According to a first aspect the invention proposes an on-load tap changer for uninterrupted switching between winding taps of a control winding, comprising:
a changeover switch that has a first changeover contact, a second changeover contact and a third changeover contact and that can assume a first position in which the first and third changeover contacts are connected, a second position in which the second and third changeover contacts are connected and a bridging position in which the changeover contacts are connected;
a first fixed contact that is or can be connected with an associated first winding tap;
a second fixed contact that is or can be connected with an associated second winding tap;
a first moved contact that can selectably contact each of the fixed contacts;
a second moved contact that can selectably contact each of the fixed contacts;
a main branch that connects the first moved contact with the first changeover contact;
an auxiliary branch that connects the second moved contact with the second changeover contact by way of a current-limiting element; and
a switching element that is connected between the main branch and the second changeover contact.

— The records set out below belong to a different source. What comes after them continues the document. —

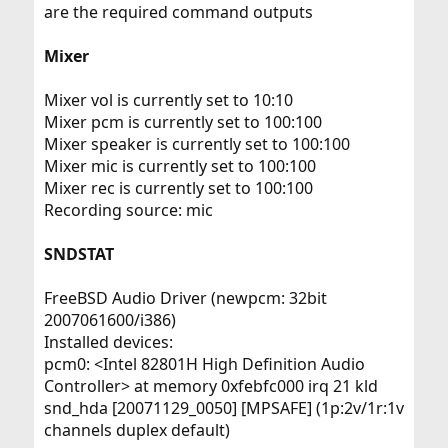
are the required command outputs
Mixer
Mixer vol is currently set to 10:10
Mixer pcm is currently set to 100:100
Mixer speaker is currently set to 100:100
Mixer mic is currently set to 100:100
Mixer rec is currently set to 100:100
Recording source: mic
SNDSTAT
FreeBSD Audio Driver (newpcm: 32bit
2007061600/i386)
Installed devices:
pcm0: <Intel 82801H High Definition Audio
Controller> at memory 0xfebfc000 irq 21 kld
snd_hda [20071129_0050] [MPSAFE] (1p:2v/1r:1v
channels duplex default)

Through the two fixed contacts each is connected with an associated winding tap, this on-load tap changer makes it possible for the two moved contacts to simultaneously contact a fixed contact, thus a winding tap. The entire on-load tap changer thus lies at a defined potential and therefore has a high surge voltage strength. Moreover, no voltage-limiting elements such as, for example, varistors are needed.
This on-load tap changer has a high surge voltage strength with few mechanical switching contacts and vacuum interrupters and is thus economic and reliable.
This on-load tap changer can be constructed in any desired mode and manner according to need, for example
as a load selector or in such a way that it has at least one load changeover switch and at least one selector; and/or
in such a way that it has at least one or no additional changeover switch and/or at least one or no additional fixed contact and/or at least one or no additional moved contact and/or at least one or no additional main branch and/or at least one or no additional auxiliary branch and/or at least one or no additional switching element.
The moved contacts can be constructed in any desired mode and manner according to need, for example as contacts that can be moved linearly or rotationally in exactly one plane or in at least one plane. The moved contacts can be constructed as selector contacts of a fine selector.
Preferably it is specified that
the main branch directly connects the first moved contact with the first changeover contact; and/or
the current-limiting element is constructed as a resistor; and/or
the moved contacts are actuatable independently of one another.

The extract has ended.